Have you ever calculated your daily water usage? Following is my estimated daily average water consumption in the various categories:
Drinking: 1 gal
Cooking: 0 – 1 gal
Washing dishes: 1 gal
Washing clothes (in a bucket): 1 – 2 gal
Washing body: 1 – 2 gal
Toilet flushing: 2 – 5 gal (the use of Earth’s precious supply of potable water to “do our business” always galls me, and I long for the widespread legalization of compost toilets! In the meantime, “If it’s yellow let it mellow” is a household phrase for many people I know.)
Watering fruit & veggie plants: 2 gal*
Total: 8 to 14 gal/day
The Riot for Austerity target is 10 gallons per person per day, which is 10% of the U.S. average of 100 gallons per person per day.

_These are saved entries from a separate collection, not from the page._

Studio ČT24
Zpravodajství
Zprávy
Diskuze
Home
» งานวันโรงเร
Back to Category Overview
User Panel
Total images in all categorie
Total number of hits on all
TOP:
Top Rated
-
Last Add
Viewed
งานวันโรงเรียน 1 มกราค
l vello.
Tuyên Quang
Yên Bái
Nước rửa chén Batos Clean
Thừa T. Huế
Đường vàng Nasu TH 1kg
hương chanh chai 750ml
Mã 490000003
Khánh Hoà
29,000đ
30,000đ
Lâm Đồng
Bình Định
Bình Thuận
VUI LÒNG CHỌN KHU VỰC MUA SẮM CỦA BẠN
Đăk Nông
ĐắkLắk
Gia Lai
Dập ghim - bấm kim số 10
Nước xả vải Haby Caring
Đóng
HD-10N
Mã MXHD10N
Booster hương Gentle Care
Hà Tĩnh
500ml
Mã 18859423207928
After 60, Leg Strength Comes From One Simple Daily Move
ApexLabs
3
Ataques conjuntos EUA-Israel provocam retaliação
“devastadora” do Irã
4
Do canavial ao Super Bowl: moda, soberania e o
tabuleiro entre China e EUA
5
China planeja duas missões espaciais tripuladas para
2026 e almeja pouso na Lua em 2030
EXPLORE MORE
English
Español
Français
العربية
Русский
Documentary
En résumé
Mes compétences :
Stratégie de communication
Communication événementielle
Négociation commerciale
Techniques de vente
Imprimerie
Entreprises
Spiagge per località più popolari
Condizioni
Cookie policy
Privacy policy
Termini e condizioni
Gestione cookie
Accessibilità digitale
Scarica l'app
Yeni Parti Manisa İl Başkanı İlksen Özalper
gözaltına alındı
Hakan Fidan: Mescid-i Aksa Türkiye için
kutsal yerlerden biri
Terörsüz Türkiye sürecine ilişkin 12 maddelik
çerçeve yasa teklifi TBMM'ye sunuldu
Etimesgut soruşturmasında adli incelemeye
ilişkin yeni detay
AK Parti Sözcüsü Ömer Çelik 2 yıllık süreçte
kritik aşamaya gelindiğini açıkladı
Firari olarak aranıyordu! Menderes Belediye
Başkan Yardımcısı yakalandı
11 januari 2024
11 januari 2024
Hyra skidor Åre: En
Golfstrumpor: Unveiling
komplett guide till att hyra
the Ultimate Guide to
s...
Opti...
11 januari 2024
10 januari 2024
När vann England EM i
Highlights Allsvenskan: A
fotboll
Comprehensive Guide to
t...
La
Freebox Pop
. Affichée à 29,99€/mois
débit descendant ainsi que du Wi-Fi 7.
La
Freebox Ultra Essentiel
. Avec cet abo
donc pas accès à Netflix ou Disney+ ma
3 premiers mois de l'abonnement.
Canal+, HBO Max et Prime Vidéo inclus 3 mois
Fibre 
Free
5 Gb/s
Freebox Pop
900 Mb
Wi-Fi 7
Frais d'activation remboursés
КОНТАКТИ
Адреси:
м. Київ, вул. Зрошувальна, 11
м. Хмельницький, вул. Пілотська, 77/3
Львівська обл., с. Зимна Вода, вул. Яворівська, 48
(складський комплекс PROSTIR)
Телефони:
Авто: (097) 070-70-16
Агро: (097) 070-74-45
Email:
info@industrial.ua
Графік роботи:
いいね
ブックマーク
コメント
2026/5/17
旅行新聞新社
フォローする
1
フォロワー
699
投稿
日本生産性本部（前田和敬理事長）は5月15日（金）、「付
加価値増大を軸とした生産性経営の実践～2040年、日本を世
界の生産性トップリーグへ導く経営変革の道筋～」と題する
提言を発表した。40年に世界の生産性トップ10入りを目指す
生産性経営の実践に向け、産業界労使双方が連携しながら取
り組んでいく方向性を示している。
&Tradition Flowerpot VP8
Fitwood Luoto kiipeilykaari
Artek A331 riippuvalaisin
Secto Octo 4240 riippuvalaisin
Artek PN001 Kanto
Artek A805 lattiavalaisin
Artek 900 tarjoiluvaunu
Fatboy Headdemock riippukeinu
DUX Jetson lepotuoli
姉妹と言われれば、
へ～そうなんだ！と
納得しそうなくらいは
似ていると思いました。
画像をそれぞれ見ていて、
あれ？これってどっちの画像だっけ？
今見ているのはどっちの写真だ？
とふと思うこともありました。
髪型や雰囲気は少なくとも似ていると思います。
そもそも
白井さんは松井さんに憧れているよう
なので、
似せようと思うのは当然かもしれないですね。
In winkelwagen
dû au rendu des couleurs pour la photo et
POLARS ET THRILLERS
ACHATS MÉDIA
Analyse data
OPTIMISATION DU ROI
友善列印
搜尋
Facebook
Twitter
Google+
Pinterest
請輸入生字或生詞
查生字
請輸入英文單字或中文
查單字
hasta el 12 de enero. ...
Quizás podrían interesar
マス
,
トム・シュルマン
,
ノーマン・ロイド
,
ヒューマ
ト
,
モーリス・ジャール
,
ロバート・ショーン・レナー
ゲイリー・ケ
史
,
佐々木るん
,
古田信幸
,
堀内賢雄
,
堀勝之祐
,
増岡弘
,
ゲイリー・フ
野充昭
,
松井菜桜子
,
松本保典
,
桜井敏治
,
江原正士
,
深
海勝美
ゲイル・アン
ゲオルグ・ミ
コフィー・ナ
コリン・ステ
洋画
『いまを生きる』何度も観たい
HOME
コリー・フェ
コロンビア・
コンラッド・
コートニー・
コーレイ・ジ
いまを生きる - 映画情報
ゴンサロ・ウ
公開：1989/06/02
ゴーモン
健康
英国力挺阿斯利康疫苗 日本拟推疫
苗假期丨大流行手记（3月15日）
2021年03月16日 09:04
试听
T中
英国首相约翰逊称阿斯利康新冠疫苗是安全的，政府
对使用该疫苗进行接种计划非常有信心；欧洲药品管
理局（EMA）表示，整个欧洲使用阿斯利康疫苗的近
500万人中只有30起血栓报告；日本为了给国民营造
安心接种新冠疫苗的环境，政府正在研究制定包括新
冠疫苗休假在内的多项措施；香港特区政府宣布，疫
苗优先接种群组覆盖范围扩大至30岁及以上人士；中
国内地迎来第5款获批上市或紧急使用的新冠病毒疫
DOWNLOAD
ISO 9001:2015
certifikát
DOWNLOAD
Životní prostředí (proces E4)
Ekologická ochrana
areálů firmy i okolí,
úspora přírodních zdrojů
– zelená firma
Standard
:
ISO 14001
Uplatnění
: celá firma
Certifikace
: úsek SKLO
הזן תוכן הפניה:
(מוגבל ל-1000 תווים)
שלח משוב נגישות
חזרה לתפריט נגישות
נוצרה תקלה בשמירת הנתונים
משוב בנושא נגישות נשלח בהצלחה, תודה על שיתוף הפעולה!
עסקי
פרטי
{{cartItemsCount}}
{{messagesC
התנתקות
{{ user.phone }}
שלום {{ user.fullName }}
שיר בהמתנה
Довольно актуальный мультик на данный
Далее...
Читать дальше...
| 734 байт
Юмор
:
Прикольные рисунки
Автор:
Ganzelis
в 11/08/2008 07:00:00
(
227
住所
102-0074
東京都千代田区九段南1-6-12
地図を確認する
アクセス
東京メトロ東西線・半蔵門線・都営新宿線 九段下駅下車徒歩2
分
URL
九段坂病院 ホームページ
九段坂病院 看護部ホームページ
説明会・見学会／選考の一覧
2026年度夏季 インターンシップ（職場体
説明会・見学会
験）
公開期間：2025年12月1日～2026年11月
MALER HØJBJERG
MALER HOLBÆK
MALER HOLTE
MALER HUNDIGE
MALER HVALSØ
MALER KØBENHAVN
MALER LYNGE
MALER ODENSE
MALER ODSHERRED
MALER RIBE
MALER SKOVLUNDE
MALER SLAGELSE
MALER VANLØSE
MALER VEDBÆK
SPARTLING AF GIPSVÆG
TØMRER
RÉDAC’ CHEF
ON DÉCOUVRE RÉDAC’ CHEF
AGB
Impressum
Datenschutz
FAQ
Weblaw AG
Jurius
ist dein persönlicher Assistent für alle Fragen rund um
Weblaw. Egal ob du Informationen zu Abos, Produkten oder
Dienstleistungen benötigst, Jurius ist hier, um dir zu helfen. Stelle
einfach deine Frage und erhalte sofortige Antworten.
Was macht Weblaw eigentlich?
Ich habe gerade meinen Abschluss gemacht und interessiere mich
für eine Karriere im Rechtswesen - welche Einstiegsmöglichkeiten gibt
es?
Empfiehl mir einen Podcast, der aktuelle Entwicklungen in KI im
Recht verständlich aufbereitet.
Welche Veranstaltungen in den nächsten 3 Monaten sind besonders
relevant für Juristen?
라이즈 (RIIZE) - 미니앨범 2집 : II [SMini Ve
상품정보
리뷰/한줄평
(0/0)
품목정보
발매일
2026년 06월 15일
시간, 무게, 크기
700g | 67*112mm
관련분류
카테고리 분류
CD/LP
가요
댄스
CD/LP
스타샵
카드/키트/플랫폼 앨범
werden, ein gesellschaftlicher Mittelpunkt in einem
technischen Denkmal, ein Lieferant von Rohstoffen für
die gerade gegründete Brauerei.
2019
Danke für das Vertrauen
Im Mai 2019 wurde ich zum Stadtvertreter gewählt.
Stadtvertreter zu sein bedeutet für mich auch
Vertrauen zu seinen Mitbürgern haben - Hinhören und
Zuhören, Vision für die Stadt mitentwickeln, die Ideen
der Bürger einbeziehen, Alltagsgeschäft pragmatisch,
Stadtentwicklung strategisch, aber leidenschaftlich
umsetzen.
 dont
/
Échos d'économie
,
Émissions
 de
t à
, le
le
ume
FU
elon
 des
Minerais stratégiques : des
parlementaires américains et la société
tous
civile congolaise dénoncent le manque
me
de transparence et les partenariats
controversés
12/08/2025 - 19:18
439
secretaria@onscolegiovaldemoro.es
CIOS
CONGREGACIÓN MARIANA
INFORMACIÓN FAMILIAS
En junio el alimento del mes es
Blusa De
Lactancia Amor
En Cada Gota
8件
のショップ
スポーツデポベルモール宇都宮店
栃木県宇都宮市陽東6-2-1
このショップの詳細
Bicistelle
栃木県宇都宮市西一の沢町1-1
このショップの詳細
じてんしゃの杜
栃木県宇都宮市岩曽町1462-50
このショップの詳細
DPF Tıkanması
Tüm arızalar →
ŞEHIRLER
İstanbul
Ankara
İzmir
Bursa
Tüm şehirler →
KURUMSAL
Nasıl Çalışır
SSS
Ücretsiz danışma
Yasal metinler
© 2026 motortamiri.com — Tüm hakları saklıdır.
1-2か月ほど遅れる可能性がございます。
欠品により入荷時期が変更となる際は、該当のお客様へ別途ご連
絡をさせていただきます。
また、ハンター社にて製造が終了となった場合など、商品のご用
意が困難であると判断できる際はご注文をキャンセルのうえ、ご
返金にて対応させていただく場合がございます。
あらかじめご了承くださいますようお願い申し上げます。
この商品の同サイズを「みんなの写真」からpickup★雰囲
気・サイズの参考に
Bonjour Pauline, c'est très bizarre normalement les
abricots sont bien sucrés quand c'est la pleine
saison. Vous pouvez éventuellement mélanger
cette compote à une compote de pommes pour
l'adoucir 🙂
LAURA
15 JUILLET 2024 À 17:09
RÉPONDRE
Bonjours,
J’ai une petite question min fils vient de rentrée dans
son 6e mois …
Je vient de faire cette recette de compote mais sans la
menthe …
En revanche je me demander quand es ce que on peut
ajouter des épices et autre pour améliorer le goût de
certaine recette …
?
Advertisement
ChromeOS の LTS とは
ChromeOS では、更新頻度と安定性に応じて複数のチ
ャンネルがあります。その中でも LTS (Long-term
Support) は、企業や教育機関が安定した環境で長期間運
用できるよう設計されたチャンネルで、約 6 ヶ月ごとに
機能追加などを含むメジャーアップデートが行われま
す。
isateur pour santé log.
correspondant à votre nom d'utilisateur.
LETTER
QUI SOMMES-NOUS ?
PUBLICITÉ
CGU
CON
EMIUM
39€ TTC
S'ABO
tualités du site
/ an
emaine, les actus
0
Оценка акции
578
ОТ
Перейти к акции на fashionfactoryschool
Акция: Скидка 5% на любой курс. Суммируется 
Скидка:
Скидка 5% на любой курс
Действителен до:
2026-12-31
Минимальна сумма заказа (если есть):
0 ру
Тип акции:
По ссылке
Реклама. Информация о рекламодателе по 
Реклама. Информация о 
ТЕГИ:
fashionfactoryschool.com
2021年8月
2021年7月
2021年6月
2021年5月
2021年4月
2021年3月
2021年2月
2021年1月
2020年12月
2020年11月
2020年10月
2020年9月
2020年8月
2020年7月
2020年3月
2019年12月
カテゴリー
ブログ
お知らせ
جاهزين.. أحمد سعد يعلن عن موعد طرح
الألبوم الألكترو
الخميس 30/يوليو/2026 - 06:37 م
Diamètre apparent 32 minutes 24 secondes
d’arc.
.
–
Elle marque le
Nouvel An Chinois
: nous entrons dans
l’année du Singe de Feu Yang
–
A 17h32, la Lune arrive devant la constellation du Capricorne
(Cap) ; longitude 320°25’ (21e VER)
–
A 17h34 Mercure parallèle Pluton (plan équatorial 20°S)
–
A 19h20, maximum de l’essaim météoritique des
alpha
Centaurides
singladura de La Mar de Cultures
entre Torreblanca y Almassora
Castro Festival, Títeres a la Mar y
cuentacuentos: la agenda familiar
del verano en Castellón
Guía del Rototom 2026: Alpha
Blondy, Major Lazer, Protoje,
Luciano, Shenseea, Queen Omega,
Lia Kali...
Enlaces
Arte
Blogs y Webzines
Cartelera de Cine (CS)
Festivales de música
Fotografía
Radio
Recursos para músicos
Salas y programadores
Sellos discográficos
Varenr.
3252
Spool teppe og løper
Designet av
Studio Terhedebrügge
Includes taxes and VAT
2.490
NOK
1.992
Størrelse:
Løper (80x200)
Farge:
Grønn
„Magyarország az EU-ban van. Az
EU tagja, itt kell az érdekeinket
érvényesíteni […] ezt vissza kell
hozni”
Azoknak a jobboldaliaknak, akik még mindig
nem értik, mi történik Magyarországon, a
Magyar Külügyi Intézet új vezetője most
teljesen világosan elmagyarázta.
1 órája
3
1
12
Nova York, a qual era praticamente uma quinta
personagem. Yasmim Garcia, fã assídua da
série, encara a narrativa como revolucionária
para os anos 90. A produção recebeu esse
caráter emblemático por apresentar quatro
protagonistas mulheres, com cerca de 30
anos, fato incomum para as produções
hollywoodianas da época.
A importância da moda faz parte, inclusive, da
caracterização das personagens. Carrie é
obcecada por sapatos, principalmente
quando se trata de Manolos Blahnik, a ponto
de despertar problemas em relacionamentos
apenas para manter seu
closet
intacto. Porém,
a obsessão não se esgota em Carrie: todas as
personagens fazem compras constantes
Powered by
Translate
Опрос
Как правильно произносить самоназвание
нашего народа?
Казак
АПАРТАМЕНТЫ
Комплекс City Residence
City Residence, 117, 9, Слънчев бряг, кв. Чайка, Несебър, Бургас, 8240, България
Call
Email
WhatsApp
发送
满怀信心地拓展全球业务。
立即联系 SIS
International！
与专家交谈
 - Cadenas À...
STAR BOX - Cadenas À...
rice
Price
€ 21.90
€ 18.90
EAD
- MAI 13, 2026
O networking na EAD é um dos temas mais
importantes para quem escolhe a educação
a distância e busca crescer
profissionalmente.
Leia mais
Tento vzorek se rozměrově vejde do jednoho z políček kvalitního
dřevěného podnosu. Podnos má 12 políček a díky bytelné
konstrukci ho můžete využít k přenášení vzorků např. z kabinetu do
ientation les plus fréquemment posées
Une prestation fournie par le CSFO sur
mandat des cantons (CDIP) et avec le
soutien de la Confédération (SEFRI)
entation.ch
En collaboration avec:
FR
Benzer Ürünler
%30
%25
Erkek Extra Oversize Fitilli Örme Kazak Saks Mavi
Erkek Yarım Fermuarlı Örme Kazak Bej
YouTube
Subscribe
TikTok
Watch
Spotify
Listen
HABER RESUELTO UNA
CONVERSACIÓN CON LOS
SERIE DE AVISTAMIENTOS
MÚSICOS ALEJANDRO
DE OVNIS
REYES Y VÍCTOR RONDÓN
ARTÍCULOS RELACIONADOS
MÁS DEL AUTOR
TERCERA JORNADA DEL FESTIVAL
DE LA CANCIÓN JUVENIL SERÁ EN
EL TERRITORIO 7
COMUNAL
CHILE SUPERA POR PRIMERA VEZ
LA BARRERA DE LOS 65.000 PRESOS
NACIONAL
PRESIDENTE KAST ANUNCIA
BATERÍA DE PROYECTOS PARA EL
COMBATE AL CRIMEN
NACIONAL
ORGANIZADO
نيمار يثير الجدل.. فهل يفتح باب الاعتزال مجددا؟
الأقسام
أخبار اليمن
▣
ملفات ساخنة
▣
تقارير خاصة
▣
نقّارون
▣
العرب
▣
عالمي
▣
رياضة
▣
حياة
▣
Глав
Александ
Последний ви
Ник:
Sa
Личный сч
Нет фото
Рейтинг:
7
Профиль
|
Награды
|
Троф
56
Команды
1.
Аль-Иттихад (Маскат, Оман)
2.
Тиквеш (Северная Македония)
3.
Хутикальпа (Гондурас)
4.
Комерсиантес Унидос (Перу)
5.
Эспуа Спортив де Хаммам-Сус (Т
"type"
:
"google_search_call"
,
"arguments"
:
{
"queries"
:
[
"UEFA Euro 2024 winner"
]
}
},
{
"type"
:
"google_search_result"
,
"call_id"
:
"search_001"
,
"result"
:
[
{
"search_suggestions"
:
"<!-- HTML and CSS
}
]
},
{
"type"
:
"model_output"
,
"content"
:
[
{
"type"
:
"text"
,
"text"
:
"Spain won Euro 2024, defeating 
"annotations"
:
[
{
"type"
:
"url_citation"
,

Outdoor water usage (watering lawns, washing cars etc) accounts for 30 to 60 percent of a household’s total water consumption. Other low-hanging fruit is showers and laundry. But you can reduce a huge chunk just by having a yard full of plants that are either native, or well-adapted to your local rainfall conditions.
Showers: I’m fortunate to live at the beach, and I generally keep clean just by going in the ocean regularly. (There are quite a few of us saltwater cleanliness aficionadoes!) But when I want a freshwater shower, I dump rainwater or wellwater on myself a cup at a time (in my outdoor “shower stall” made of vines and fence). It’s surprising how far a gallon or two can go. Very refreshing on a hot day, and surprisingly tolerable even on a cool day (this is Florida after all).
All sink water and laundry-water gets collected and poured in the yard, to water non-edible trees & shrubs. (I use mild soaps in very dilute form which the plants can tolerate.) Same with toothbrush rinse water.
What are some of your favorite tips for household water conservation? If 10 gallons a day doesn’t sound do-able, take it in pieces. And you really might be surprised how little you can get by with, once you start monitoring it and making a bit of a game of it. If nothing else, you can do it as a household disaster-preparedness activity. Acquiring extreme water conservation know-how is a great way not only to increase your household’s resilience, but also to become a resource for your community.
* In the Riot for Austerity community, a lot of people don’t count fruit & veggie plants in their water consumption total. The reasoning is that when we buy produce at the market, water consumption is part of the footprint of that food. When we grow food at home, water consumption is part of that food’s footprint.
Many Riot folks also don’t include rainwater or wellwater consumption (if applicable) in their total. I myself prefer to measure my use of these onsite sources and include them in my consumption total because I want to keep close track of how much water I’m using and how far I can stretch every drop!